A guide to new laws addressing racial discrimination and civil rights inequities, sponsored by members of the California Legislative Black Caucus and stemming from the findings of the California Reparations Report

Bill Summary and Finding Legislative History

AB-2906 Foster care payments.

AB-2906 was introduced in February 2024 by Assemblymember Isaac Bryan (D-Los Angeles) and signed into law on September 26, 2024 as 2024 Cal. Stat. ch. 623. The act repeals and amends Sections 13753, 13754, and 13757 of, and repeals and adds Section 13756 of, the Cal. Welfare and Institutions Code, relating to foster care. You can find the bill text, bill analysis, and other documents relating to this law's legislative history on the California legislature's website

See our California legislative history guide for information on how these documents all work together as persuasive legal authority in determining the intent behind the law as well as clarifying significant additions or deletions as the bill moved through the legislature.

AB-2906 Bill Summary (via Legislative Counsel's Digest)

Existing law provides for the out-of-home placement, including foster care placement, of children who are unable to remain in the custody and care of their parents. Existing law, the federal Social Security Act, provides for benefits for eligible beneficiaries, including survivorship and disability benefits and Supplemental Security Income (SSI) benefits for, among others, blind and disabled children. Existing law requires every youth who is in foster care to be screened by the county for potential eligibility for SSI and requires that screening to occur when the foster youth is at least 16 years of age and not older than 17 years of age.

This bill, among other things, would require a placing agency to act in accordance with specified guidelines and pursuant to certain requirements when acting as the representative payee or in any other fiduciary capacity for a child or youth receive federal Social Security Administration survivors’ benefits, including, among other requirements, ensuring that the child’s federal Social Security Administration survivors’ benefits, as defined, are not used to pay for, or to reimburse, the placing agency for any costs of the child’s care and supervision, as defined. The bill would make these requirements operative January 1, 2025, or 30 days after the department issues the necessary all-county letters and informing materials to county placing agencies, whichever is later. By increasing county duties with respect to foster youth, the bill would impose a state-mandated local program.

 

Existing law requires the State Department of Social Services to convene a workgroup to develop best practice guidelines for county welfare departments to assist eligible children who are in the state’s or a county’s custody in obtaining all federal benefits for which they are eligible. Existing law requires that workgroup to make recommendations to the department, by December 31, 2006, regarding the feasibility and cost-effectiveness of reserving a designated amount of foster children’s social security and SSI/SSP benefits in lieu of reimbursing the county and the state for care and maintenance, and, in making those recommendations, to consider that the reserved benefits would be for the purpose of assisting the foster child in the transfer to self-sufficient living in a manner consistent with federal law.

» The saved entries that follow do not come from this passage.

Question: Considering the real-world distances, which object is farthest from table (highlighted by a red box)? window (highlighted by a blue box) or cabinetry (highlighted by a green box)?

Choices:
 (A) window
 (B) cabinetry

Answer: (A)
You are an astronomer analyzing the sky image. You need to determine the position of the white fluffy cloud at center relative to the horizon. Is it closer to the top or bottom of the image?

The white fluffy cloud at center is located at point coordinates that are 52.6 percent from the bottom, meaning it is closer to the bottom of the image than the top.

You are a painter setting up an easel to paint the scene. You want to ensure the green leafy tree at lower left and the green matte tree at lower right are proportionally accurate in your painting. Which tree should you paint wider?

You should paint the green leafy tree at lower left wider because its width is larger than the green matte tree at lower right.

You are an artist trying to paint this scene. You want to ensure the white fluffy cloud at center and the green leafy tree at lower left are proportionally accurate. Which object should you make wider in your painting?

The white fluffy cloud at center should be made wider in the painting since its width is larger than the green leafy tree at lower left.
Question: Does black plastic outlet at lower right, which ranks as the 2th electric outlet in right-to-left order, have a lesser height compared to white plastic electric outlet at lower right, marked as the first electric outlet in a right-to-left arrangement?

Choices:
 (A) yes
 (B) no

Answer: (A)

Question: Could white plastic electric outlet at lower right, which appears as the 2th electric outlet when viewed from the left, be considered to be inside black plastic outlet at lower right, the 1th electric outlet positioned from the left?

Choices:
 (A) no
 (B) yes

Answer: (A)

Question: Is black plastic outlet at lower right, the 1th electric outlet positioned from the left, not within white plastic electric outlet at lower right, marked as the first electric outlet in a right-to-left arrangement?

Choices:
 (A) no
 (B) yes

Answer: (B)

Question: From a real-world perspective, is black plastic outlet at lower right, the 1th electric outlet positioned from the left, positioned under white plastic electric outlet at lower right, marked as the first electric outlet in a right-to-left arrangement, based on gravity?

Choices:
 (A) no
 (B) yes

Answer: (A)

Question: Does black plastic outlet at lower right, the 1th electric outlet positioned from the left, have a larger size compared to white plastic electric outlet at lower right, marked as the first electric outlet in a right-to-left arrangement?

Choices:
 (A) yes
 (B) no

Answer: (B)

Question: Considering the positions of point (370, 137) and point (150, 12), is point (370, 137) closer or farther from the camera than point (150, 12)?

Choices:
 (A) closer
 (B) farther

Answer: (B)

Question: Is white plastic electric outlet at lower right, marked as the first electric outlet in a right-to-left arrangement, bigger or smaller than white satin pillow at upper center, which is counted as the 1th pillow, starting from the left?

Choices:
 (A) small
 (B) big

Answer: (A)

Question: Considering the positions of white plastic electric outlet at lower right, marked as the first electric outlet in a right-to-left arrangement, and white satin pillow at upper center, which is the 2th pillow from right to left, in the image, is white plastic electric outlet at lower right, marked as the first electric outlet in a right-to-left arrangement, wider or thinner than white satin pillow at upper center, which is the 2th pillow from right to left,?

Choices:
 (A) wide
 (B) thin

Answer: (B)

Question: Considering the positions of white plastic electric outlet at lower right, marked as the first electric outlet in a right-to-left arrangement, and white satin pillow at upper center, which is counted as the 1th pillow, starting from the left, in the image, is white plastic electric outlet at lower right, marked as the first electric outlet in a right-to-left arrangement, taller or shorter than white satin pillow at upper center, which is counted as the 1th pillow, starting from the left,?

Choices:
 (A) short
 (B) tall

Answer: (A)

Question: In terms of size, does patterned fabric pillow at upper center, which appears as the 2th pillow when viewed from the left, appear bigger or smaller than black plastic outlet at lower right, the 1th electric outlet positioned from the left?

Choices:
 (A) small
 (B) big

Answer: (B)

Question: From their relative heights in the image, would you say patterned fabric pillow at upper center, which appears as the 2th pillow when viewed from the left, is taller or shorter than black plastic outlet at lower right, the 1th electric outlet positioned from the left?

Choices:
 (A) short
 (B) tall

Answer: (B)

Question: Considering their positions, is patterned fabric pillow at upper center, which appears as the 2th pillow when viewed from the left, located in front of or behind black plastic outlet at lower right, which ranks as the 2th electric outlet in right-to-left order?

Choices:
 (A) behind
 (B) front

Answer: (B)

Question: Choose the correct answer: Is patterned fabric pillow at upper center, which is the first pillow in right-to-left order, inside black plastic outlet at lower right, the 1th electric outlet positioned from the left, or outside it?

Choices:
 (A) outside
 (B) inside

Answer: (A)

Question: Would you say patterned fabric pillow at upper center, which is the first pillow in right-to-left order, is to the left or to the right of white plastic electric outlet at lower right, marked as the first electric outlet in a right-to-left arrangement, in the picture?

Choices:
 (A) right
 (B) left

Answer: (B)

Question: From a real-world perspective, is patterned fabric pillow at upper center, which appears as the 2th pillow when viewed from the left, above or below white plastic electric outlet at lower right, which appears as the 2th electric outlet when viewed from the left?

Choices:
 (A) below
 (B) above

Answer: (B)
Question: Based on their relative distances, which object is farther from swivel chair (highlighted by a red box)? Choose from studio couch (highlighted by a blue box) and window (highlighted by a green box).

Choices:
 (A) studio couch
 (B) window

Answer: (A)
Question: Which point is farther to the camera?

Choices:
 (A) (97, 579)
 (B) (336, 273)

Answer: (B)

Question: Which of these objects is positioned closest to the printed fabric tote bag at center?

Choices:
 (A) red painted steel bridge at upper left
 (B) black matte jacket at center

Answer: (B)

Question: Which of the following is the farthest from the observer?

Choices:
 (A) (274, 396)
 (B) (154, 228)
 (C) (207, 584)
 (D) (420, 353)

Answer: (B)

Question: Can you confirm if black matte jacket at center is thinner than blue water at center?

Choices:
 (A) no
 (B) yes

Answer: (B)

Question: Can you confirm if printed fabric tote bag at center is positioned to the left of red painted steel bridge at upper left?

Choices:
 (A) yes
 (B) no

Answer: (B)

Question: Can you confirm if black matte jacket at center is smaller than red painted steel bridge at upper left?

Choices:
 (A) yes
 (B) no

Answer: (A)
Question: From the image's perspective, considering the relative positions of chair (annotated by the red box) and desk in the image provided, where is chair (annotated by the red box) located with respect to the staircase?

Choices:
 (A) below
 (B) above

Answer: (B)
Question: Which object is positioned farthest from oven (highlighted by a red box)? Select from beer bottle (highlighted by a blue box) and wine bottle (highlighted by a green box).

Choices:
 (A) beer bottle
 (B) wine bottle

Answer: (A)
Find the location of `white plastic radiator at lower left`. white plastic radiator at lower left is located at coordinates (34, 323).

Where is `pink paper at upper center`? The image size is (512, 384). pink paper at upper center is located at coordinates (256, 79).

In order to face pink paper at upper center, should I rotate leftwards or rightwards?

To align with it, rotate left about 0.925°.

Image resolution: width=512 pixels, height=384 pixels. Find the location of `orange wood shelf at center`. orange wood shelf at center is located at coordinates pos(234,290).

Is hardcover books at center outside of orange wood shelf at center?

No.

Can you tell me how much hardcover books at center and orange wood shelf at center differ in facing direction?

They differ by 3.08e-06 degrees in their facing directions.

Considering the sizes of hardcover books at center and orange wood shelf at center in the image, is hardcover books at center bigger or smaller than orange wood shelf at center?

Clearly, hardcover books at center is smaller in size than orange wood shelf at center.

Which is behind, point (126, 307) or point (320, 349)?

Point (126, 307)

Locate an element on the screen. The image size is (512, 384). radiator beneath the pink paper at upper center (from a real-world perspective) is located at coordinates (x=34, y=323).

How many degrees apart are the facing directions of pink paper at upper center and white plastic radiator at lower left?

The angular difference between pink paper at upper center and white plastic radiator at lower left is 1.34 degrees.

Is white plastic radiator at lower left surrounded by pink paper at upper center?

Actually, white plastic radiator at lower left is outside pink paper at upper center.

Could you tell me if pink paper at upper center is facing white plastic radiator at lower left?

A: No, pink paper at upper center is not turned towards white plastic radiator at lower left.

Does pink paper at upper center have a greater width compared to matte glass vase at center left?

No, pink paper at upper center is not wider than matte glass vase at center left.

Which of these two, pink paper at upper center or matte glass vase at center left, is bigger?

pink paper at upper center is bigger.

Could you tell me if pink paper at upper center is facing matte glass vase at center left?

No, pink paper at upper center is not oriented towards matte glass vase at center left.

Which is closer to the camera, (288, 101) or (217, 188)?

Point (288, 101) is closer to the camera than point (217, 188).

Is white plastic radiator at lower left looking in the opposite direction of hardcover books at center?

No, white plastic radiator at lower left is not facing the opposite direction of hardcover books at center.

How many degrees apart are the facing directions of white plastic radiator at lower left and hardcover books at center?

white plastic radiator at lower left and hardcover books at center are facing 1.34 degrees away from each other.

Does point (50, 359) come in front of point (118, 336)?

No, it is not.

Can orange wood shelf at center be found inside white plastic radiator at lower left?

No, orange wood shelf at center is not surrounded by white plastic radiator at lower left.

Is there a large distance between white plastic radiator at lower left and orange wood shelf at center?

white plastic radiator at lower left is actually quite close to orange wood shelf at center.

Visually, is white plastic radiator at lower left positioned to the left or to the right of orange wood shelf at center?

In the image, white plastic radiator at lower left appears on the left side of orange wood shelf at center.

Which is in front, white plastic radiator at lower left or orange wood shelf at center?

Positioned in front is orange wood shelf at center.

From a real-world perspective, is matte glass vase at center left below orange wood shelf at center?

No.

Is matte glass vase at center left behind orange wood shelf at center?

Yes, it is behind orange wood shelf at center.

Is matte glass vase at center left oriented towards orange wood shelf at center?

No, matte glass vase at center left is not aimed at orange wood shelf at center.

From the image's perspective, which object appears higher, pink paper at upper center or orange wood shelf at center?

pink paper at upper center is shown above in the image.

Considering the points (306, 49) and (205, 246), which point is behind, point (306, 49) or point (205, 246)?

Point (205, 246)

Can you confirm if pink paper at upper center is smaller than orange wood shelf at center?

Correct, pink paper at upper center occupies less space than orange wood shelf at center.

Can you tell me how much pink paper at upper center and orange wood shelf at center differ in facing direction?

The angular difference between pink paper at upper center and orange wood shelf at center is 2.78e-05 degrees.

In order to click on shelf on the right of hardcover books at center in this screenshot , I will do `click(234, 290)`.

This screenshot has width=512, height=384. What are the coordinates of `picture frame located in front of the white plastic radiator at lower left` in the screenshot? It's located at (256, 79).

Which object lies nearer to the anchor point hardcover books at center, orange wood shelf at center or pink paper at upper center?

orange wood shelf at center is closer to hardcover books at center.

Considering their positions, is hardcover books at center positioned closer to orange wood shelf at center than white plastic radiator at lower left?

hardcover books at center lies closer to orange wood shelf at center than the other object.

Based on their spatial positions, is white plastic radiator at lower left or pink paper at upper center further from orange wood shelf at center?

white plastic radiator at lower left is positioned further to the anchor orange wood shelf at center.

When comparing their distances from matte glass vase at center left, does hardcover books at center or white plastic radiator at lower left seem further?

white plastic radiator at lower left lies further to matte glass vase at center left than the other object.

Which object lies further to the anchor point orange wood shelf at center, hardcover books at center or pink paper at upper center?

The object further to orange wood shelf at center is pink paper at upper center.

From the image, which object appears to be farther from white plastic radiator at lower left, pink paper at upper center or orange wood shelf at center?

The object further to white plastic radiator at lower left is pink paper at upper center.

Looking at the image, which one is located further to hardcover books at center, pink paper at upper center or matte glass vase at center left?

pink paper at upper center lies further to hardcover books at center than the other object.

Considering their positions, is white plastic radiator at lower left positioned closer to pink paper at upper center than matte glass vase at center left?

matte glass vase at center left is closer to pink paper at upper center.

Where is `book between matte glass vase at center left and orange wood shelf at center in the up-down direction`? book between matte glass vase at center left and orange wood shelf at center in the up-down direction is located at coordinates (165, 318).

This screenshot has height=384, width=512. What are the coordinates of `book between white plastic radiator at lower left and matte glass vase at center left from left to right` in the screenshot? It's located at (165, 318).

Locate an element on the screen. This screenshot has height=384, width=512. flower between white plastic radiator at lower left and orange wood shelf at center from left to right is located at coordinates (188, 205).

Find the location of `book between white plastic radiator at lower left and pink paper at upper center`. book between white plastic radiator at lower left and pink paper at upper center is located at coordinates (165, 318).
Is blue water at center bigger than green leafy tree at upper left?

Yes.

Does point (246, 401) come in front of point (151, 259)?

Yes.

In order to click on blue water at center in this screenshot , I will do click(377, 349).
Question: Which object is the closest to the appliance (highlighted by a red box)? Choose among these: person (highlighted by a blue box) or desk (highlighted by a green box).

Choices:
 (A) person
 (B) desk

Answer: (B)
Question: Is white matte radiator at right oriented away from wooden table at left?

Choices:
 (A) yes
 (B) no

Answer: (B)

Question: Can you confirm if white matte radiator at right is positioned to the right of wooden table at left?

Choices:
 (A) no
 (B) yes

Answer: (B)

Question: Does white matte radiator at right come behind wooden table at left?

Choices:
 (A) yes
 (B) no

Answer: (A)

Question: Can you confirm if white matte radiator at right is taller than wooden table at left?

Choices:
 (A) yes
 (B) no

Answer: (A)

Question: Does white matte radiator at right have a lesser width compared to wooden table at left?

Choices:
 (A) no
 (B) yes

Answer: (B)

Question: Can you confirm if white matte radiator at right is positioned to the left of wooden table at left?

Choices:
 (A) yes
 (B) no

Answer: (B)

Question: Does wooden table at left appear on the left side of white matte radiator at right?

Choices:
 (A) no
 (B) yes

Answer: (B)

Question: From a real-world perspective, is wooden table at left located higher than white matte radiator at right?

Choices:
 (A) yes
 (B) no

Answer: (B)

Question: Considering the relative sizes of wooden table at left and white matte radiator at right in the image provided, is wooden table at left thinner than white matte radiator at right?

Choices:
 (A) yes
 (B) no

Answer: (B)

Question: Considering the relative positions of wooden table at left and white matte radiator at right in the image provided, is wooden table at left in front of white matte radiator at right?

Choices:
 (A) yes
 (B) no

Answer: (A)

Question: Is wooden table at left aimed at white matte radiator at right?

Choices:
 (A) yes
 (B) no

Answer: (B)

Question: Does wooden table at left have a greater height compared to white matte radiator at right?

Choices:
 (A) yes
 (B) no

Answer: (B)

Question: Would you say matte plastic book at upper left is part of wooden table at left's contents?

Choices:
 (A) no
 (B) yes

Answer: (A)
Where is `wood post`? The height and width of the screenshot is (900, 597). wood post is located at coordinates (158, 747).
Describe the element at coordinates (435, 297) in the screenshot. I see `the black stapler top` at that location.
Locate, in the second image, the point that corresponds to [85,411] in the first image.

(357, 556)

This bill would repeal the requirement for that workgroup to make the above-described recommendations regarding feasibility and cost-effectiveness. The bill would also delete other obsolete provisions of law.

 

The California Constitution requires the state to reimburse local agencies and school districts for certain costs mandated by the state. Statutory provisions establish procedures for making that reimbursement.

This bill would provide that no reimbursement is required by this act for a specified reason.